Code of laws of the Russian Empire, edition
of 1857.
Vol. 15, the Penal Code, book third of crimes against
the state.
* * * * * * * *
Art. 293. If any Russian subject in time of
peace attacks with open force the inhabitants of neighboring or
other states, and through that exposes his country to danger of
rupture with a friendly power, or, at least, to a similar attack on
the part of subjects of that power on Eussian territories, for this
crime against national law, (the law of nations,) he himself and all
participating in it of their own will with knowledge of the crime
and of the unlawfulness of his undertaking are condemned:
To deprivation of all civil rights and to exile with hard labor in a
fortress for a period of from 8 to 10 years; and if they are not
exempt by law from corporal punishment, to punishment by whipping by
the executioner in the measure fixed in Art. 21 of this code for the
fifth degree of punishment of this kind with branding.

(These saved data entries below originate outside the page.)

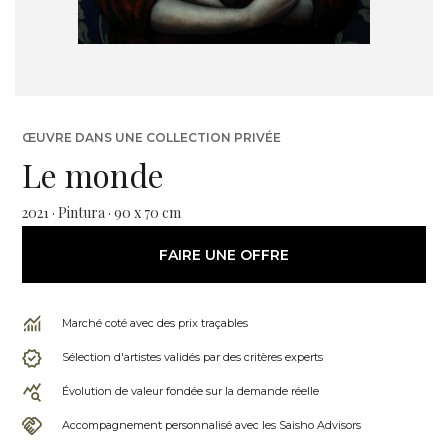
ŒUVRE DANS UNE COLLECTION PRIVÉE
Le monde
2021 · Pintura · 90 x 70 cm
FAIRE UNE OFFRE
Marché coté avec des prix traçables
Sélection d'artistes validés par des critères experts
Évolution de valeur fondée sur la demande réelle
Accompagnement personnalisé avec les Saisho Advisors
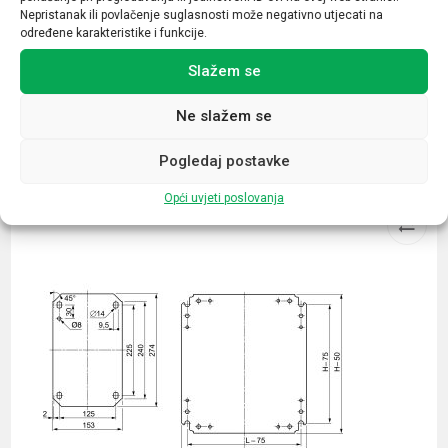
Nepristanak ili povlačenje suglasnosti može negativno utjecati na
6 mm2
određene karakteristike i funkcije.
Slažem se
Ne slažem se
Povezani proizvodi
Pogledaj postavke
Opći uvjeti poslovanja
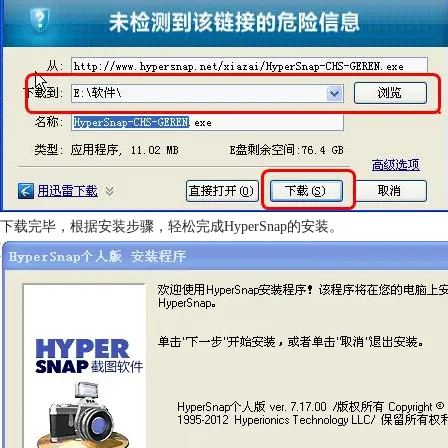
下载完毕，根据安装步骤，轻松完成HyperSnap的安装。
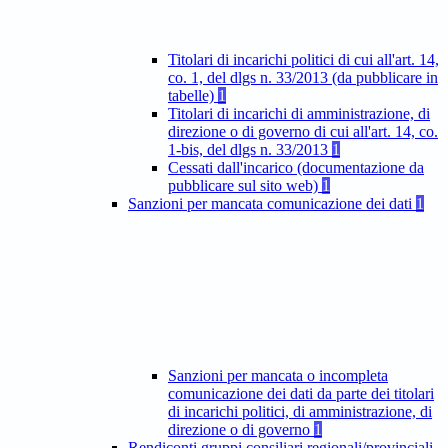
Titolari di incarichi politici di cui all'art. 14,
co. 1, del dlgs n. 33/2013 (da pubblicare in
tabelle)
1
Titolari di incarichi di amministrazione, di
direzione o di governo di cui all'art. 14, co.
1-bis, del dlgs n. 33/2013
1
Cessati dall'incarico (documentazione da
pubblicare sul sito web)
1
Sanzioni per mancata comunicazione dei dati
1
Sanzioni per mancata o incompleta
comunicazione dei dati da parte dei titolari
di incarichi politici, di amministrazione, di
direzione o di governo
1
Rendiconti gruppi consiliari regionali/provinciali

Complete collection of laws, (vol. xxxiii, p. 757, 1858, June 16, 33302,) of the
measure of punishment for crimes against the security of
powers friendly to Russia.
[571] If one of the crimes mentioned in
Articles 275, 276, *277, 283, 248 and 287, of the penal code,
shall be committed against a foreign state, with which, on the
basis of treaties or published laws or decrees, there is
established a reciprocity in this respect, or against the
supreme power of that state, those guilty, provided there is
added to this no crime meriting a greater punishment, are
condemned:
To loss of all civil rights and privileges and of all personal
and class distinctions, and to exile in the government of Tomsk
or Tobolsk; or if they are not exempt from corporal punishment,
to delivery over to the companies of disciplinary arrest of the
civil authorities for a period of from one and one-half to two
and one-half years, or of from one to one and one-half
years.
When the crime has been committed with aggravating circumstances,
then to loss of all rights and to exile as a colonist in
Siberia, in the not most distant places.
Code of laws, &c, vol. xv, book iv, chap.
vii.
Art. 367. Any one who, leaving his
country, enters into the service of a foreign power, without the
permission of the government, or becomes a subject of a foreign
power, is liable for this breach of his duty of subjection and
his oath of allegiance:
[572] *To loss of all civil rights and
étérnal exile from the limits of the empire; or, in case of his
voluntary return to Eussia, to exile in Siberia.